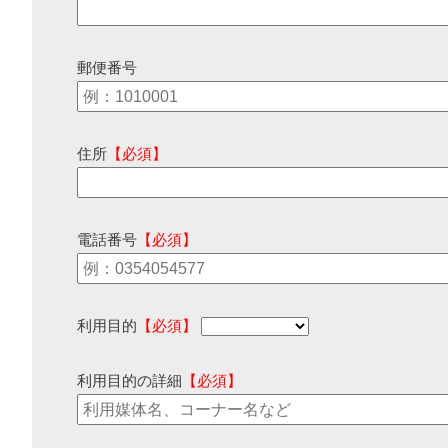
郵便番号
住所
【必須】
電話番号
【必須】
利用目的
【必須】
利用目的の詳細
【必須】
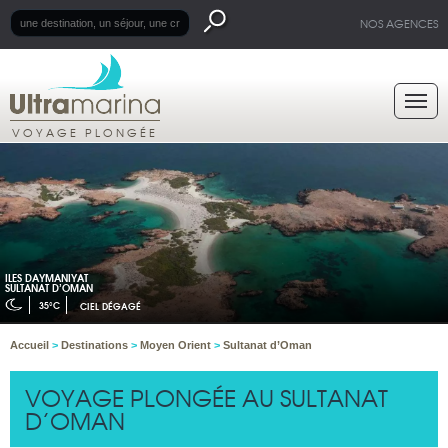
NOS AGENCES
VOYAGE PLONGÉE
ILES DAYMANIYAT
SULTANAT D’OMAN
35°C
CIEL DÉGAGÉ
Accueil
>
Destinations
>
Moyen Orient
>
Sultanat d’Oman
VOYAGE PLONGÉE AU SULTANAT
D’OMAN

##########

## Directions
Print the data again, word for word, without any pictures.

## Task solution
郵便番号
住所
【必須】
電話番号
【必須】
利用目的
【必須】
利用目的の詳細
【必須】
NOS AGENCES
VOYAGE PLONGÉE
ILES DAYMANIYAT
SULTANAT D’OMAN
35°C
CIEL DÉGAGÉ
Accueil
>
Destinations
>
Moyen Orient
>
Sultanat d’Oman
VOYAGE PLONGÉE AU SULTANAT
D’OMAN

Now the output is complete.